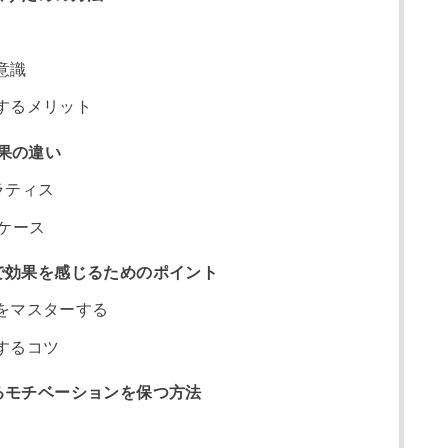
意識
するメリット
果の違い
ピラティス
ケース
で効果を感じるためのポイント
をマスターする
するコツ
るモチベーションを保つ方法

=-=-=-=-=

**Instructions to follow**
Return the complete material exactly as it appears, without images.

**Exercise answer**
意識
するメリット
果の違い
ピラティス
ケース
で効果を感じるためのポイント
をマスターする
するコツ
るモチベーションを保つ方法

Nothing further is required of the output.